Резунов, в знак солидарности со своим башкирским коллегой, одобрительно кивнул головой, но ничего не сказал. Гуртуев, осматривая чердак, вообще не услышал этих слов, а Дронго не стал возражать.

– Она работала в библиотеке? – спросил он.

– Да. И была на хорошем счету, – подтвердил Салимов. – Ее даже хотели назначить заведующей другой библиотекой. В соседнем районе. Но она отказалась, не хотела ездить туда на автобусе.

– У нее была семья?

– Нет. Они с мужем развелись еще три года назад. Мы его проверяли, он находился в командировке, в Белоруссии. В библиотеке о ней все отзывались очень хорошо.

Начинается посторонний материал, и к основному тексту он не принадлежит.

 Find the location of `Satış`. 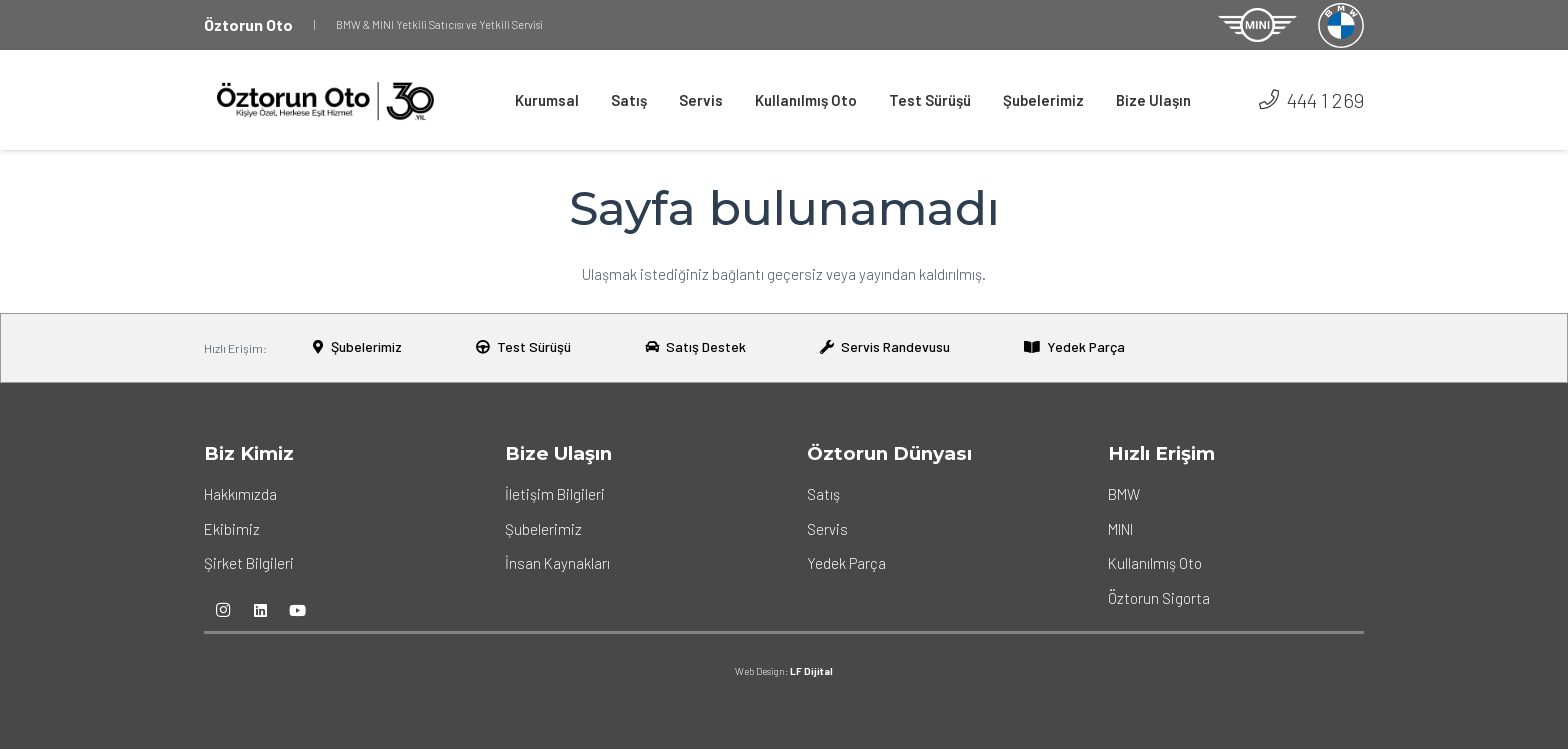

Satış is located at coordinates (823, 494).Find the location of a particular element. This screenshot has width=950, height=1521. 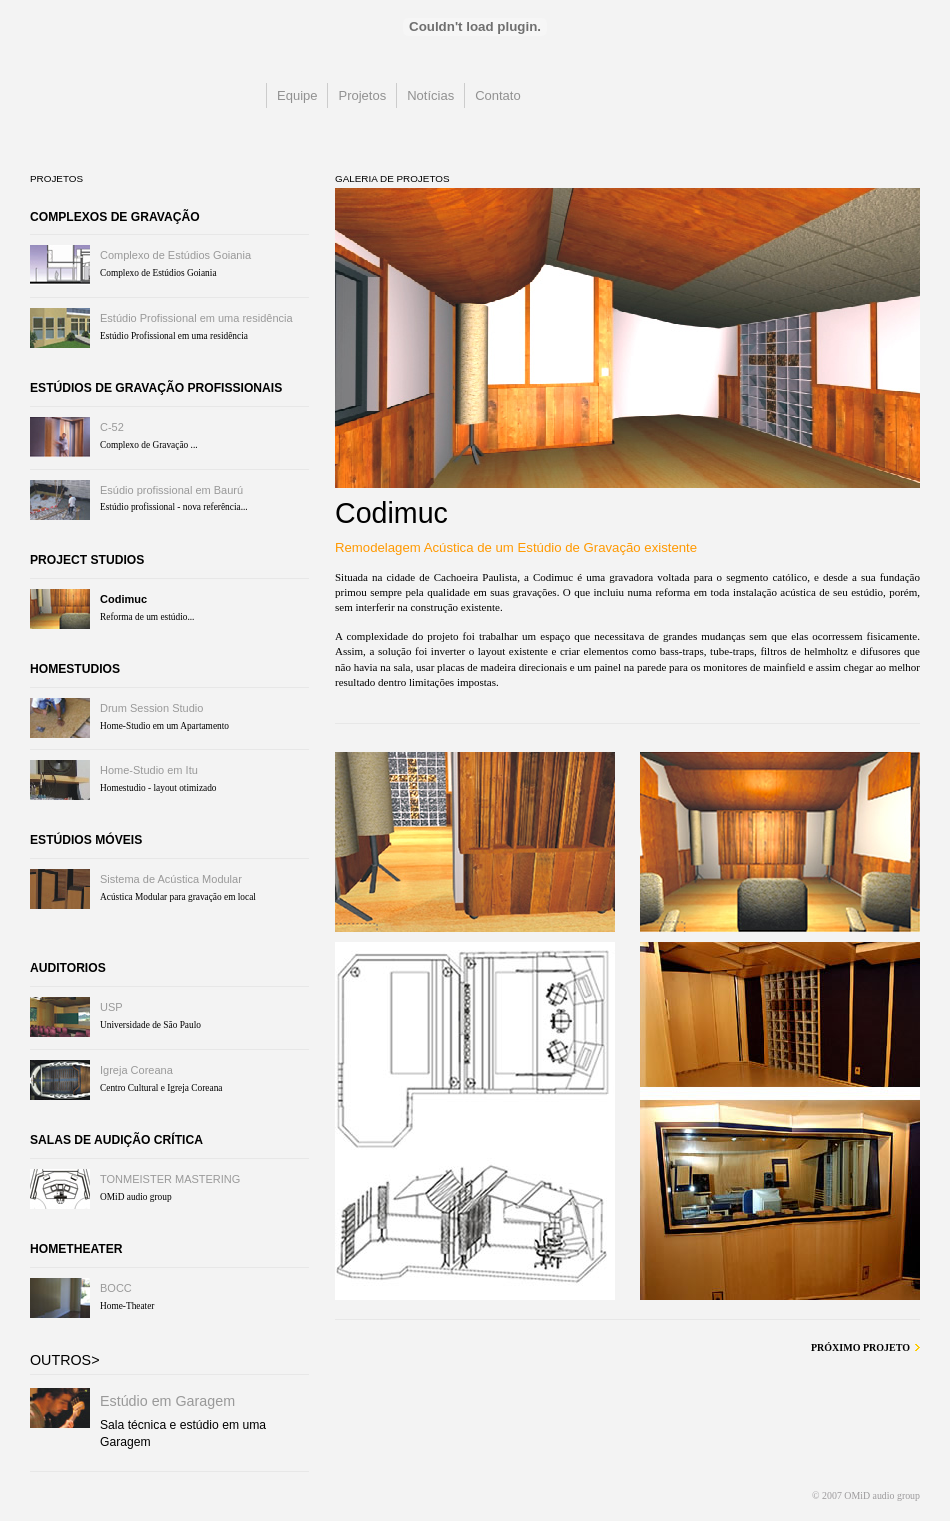

Home-Studio em Itu is located at coordinates (149, 770).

У нее со всеми были прекрасные отношения. На сороковой день пришло столько людей. Вы бы слышали, как о ней говорили.

– А ее бывшая семья?

– Отец был известным строителем в Башкирии. Скончался несколько лет назад от инфаркта. Мать у Татьяны Касимовой русская, и дочь очень на нее походила. Такая же блондинка, хотя отец был темным.

– Они родом из Уфы? – уточнил Дронго.

– Мать – да, а отец из Арсланово, это небольшой городок недалеко от столицы Башкирии. Там живут все его родственники.

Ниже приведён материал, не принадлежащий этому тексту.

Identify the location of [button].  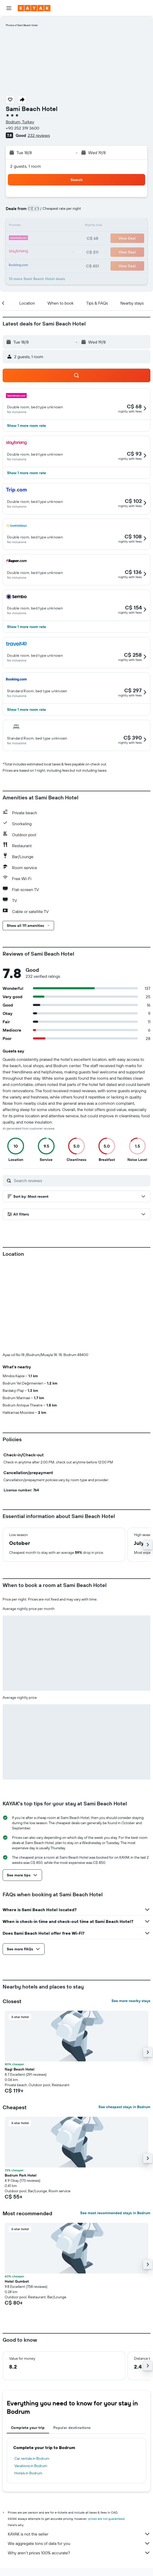
(9, 8).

– Ясно. А библиотека, где она работала, очевидно, недалеко отсюда? – продолжал свои вопросы Дронго.

– Недалеко, один квартал отсюда.

– И домой она возвращалась мимо этого здания, – быстро проговорил Дронго.

Салимов даже вздрогнул от неожиданности и удивленно спросил:

– Вы раньше бывали в Уфе или изучили план города?

– Нет. Просто вы сами мне подсказали. Она не хотела переходить в другую библиотеку, чтобы не ездить далеко на автобусе. Значит, ходила на работу пешком. Поэтому я и подумал, что жила она недалеко и ее путь проходил мимо этого дома.

– Мимо школы, – подтвердил Салимов. – Отсюда гораздо короче, и всегда много людей.

– И никто ничего не увидел?

– Никто. Когда Татьяна на следующий день не вышла на работу, все решили, что она заболела. Вспоминали, что в тот день она чувствовала себя как-то странно, даже решила уйти пораньше и отпросилась у заведующей, сказала, что плохо себя чувствует. Поэтому ее не сразу хватились. А через несколько дней начались поиски.

– Она сказала, что плохо себя чувствует, – мрачно повторил Дронго и тут же спросил: – У нее был мобильный телефон?

– Конечно. Мы проверили входящие и исходящие звонки, распечатали и звонки за весь последний месяц. Ничего подозрительного.

– Сейчас преступники стали умнее, – заметил Дронго. – Знают, что следователи в первую очередь проверяют мобильные телефоны. А городские номера в ее квартире проверили?

– Конечно. Она осталась жить в той же квартире, а муж, руководитель коммерческой фирмы, купил себе новую и даже успел жениться.

– Как она была одета? – вмешался в разговор Гуртуев. – В платье или в брючный костюм?

– Светлое платье, – ответил Салимов, – сверху короткая жакетка. На ногах – туфли. Нижнее белье. Колготок не было. У нас тогда жара стояла.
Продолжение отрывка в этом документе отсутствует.